TASK OBJECTIVE » Write each line out exactly, from the one containing "费勇讲《了凡四训》：33堂立命法则课" through the final line of the data, and keep pictures out of the copy.

RECORDS SHOWN »
- - -
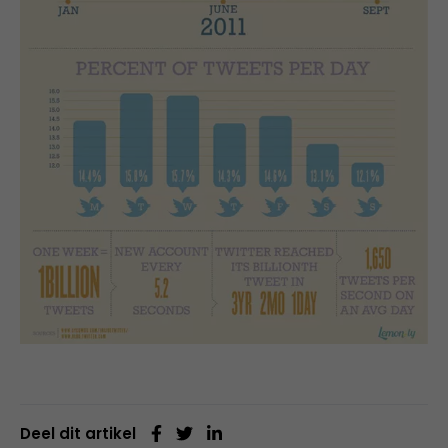
Deel dit artikel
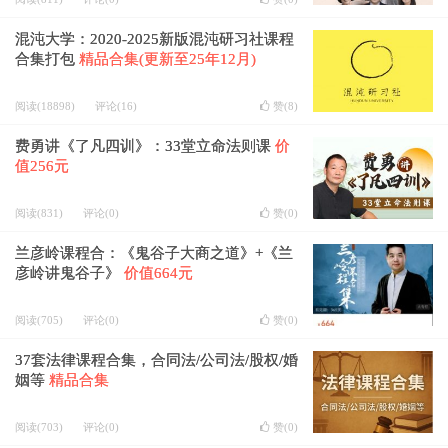
混沌大学：2020-2025新版混沌研习社课程
合集打包
精品合集(更新至25年12月)
阅读(18898)
评论(16)
赞(
8
)
费勇讲《了凡四训》：33堂立命法则课
价
值256元
阅读(831)
评论(0)
赞(
0
)
兰彦岭课程合：《鬼谷子大商之道》+《兰
彦岭讲鬼谷子》
价值664元
阅读(705)
评论(0)
赞(
0
)
37套法律课程合集，合同法/公司法/股权/婚
姻等
精品合集
阅读(703)
评论(0)
赞(
0
)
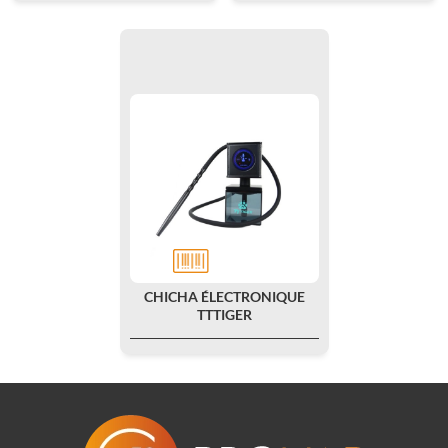
CHICHA ÉLECTRONIQUE
TTTIGER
- - -
SOLUTION TO THE EXERCISE »
费勇讲《了凡四训》：33堂立命法则课
价
值256元
阅读(831)
评论(0)
赞(
0
)
兰彦岭课程合：《鬼谷子大商之道》+《兰
彦岭讲鬼谷子》
价值664元
阅读(705)
评论(0)
赞(
0
)
37套法律课程合集，合同法/公司法/股权/婚
姻等
精品合集
阅读(703)
评论(0)
赞(
0
)
CHICHA ÉLECTRONIQUE
TTTIGER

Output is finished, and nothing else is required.